#### Instructions for the task
Only one stretch of the data below is wanted: the lines from the one with "kominek na drewno lub kozę w swoim domu, z" through the one with "Nie war manuelles Maskieren schöner...", repeated exactly.

#### Records for this task
= Beginning of Section =

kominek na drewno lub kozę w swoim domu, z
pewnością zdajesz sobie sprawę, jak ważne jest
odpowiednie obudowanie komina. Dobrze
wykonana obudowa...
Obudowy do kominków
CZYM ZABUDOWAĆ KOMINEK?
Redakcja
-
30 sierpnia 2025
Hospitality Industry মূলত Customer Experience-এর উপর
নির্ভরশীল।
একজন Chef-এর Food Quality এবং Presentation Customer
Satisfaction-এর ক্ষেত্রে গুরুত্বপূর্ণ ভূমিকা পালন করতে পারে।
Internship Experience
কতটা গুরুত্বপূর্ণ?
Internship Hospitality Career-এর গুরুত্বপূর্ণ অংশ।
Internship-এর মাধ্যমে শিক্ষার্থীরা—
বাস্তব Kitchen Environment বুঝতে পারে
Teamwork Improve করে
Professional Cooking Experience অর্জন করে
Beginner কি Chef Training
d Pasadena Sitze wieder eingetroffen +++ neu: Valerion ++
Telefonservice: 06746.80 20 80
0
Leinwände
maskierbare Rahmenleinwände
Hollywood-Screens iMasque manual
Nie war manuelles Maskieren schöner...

= End of Section =
= Beginning of Section =

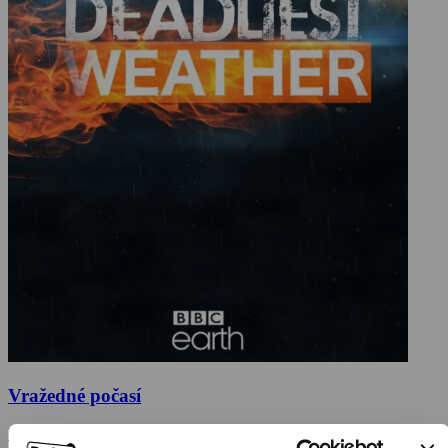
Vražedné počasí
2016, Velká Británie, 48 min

= End of Section =
= Beginning of Section =

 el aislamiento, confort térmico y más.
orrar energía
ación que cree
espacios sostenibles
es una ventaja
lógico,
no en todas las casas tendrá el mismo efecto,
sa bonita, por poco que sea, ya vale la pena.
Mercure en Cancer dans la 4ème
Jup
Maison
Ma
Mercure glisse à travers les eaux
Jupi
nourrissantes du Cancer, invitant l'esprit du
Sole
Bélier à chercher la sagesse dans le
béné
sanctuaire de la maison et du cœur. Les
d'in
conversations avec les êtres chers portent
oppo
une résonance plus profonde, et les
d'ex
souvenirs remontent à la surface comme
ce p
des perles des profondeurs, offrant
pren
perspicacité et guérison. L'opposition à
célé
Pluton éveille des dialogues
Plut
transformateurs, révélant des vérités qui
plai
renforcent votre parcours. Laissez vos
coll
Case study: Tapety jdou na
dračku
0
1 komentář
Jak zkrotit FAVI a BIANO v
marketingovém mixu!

= End of Section =

#### Reply
kominek na drewno lub kozę w swoim domu, z
pewnością zdajesz sobie sprawę, jak ważne jest
odpowiednie obudowanie komina. Dobrze
wykonana obudowa...
Obudowy do kominków
CZYM ZABUDOWAĆ KOMINEK?
Redakcja
-
30 sierpnia 2025
Hospitality Industry মূলত Customer Experience-এর উপর
নির্ভরশীল।
একজন Chef-এর Food Quality এবং Presentation Customer
Satisfaction-এর ক্ষেত্রে গুরুত্বপূর্ণ ভূমিকা পালন করতে পারে।
Internship Experience
কতটা গুরুত্বপূর্ণ?
Internship Hospitality Career-এর গুরুত্বপূর্ণ অংশ।
Internship-এর মাধ্যমে শিক্ষার্থীরা—
বাস্তব Kitchen Environment বুঝতে পারে
Teamwork Improve করে
Professional Cooking Experience অর্জন করে
Beginner কি Chef Training
d Pasadena Sitze wieder eingetroffen +++ neu: Valerion ++
Telefonservice: 06746.80 20 80
0
Leinwände
maskierbare Rahmenleinwände
Hollywood-Screens iMasque manual
Nie war manuelles Maskieren schöner...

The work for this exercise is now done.